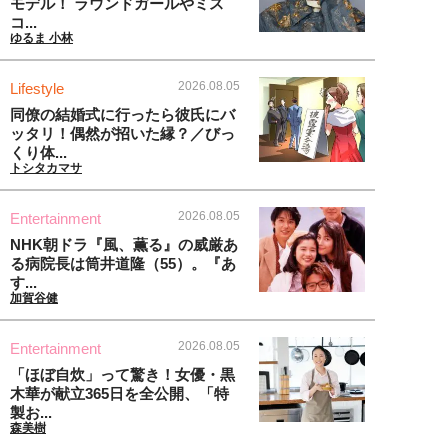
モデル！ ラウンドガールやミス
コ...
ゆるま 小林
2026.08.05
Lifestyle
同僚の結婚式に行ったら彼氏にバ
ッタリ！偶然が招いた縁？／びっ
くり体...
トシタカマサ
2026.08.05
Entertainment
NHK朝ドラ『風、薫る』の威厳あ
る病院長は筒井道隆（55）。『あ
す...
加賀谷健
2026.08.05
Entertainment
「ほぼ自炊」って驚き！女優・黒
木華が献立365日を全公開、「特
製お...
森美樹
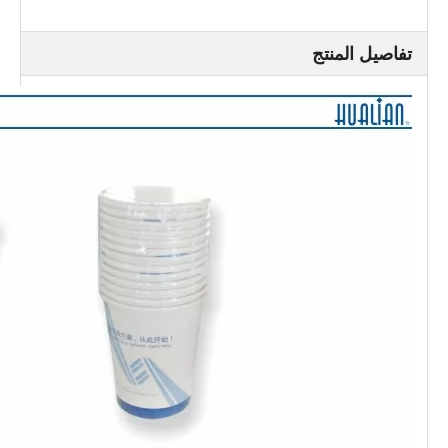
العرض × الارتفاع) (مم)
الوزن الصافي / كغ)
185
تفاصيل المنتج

□ □ □ □

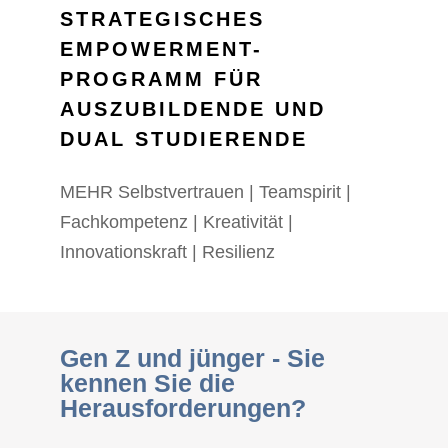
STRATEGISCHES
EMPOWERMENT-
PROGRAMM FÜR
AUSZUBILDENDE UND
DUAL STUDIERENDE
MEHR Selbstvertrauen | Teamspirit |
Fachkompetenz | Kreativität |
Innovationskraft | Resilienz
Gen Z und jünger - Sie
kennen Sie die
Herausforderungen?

□ □ □ □

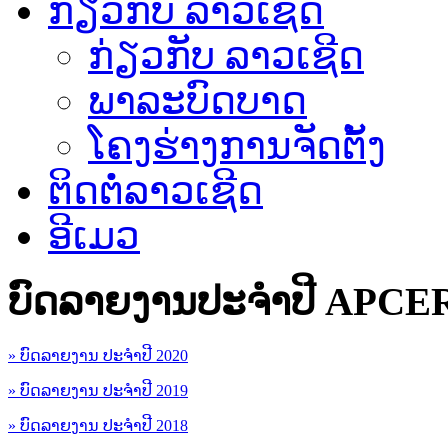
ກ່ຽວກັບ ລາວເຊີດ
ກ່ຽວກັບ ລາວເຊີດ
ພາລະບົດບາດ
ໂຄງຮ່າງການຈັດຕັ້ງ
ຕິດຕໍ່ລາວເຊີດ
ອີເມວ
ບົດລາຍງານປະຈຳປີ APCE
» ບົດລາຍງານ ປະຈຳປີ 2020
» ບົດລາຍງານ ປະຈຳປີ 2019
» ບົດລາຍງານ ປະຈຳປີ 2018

□ □ □ □

### Instructions for the task
Your output should be the lines above from the one that contains "モデル！ ラウンドガールやミス" through the one that contains "تفاصيل المنتج", word for word, with pictures left out.

### Finished task
モデル！ ラウンドガールやミス
コ...
ゆるま 小林
2026.08.05
Lifestyle
同僚の結婚式に行ったら彼氏にバ
ッタリ！偶然が招いた縁？／びっ
くり体...
トシタカマサ
2026.08.05
Entertainment
NHK朝ドラ『風、薫る』の威厳あ
る病院長は筒井道隆（55）。『あ
す...
加賀谷健
2026.08.05
Entertainment
「ほぼ自炊」って驚き！女優・黒
木華が献立365日を全公開、「特
製お...
森美樹
العرض × الارتفاع) (مم)
الوزن الصافي / كغ)
185
تفاصيل المنتج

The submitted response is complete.